◆ Dataset entries
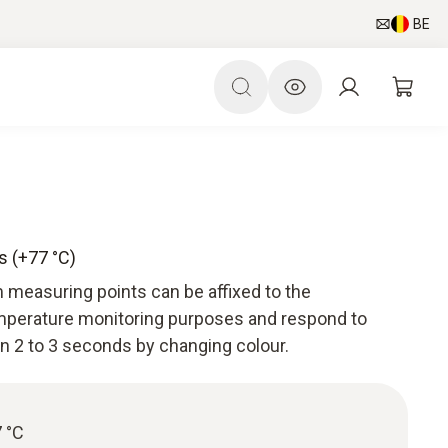
BE
s (+77 °C)
 measuring points can be affixed to the
perature monitoring purposes and respond to
n 2 to 3 seconds by changing colour.
 °C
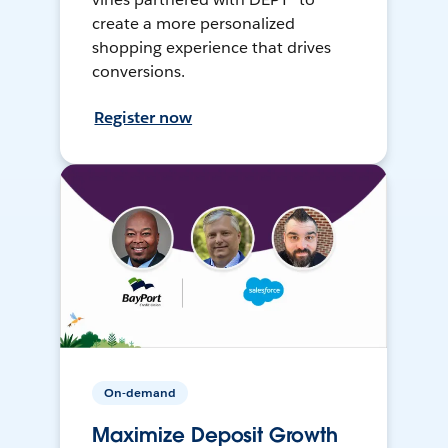
create a more personalized
shopping experience that drives
conversions.
Register now
On-demand
Maximize Deposit Growth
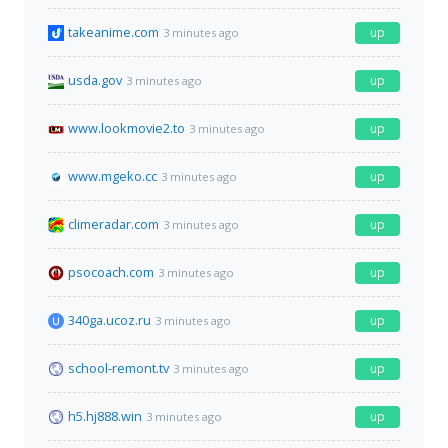
takeanime.com
up
3 minutes ago
usda.gov
up
3 minutes ago
www.lookmovie2.to
up
3 minutes ago
www.mgeko.cc
up
3 minutes ago
climeradar.com
up
3 minutes ago
psocoach.com
up
3 minutes ago
340ga.ucoz.ru
up
3 minutes ago
school-remont.tv
up
3 minutes ago
h5.hj888.win
up
3 minutes ago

◆ PROBLEM TO WORK ON
So that the copy stays exact, reproduce each record word for word and leave its images out.

◆ EXERCISE SOLUTION
BE
s (+77 °C)
 measuring points can be affixed to the
perature monitoring purposes and respond to
n 2 to 3 seconds by changing colour.
 °C
create a more personalized
shopping experience that drives
conversions.
Register now
On-demand
Maximize Deposit Growth
takeanime.com
up
3 minutes ago
usda.gov
up
3 minutes ago
www.lookmovie2.to
up
3 minutes ago
www.mgeko.cc
up
3 minutes ago
climeradar.com
up
3 minutes ago
psocoach.com
up
3 minutes ago
340ga.ucoz.ru
up
3 minutes ago
school-remont.tv
up
3 minutes ago
h5.hj888.win
up
3 minutes ago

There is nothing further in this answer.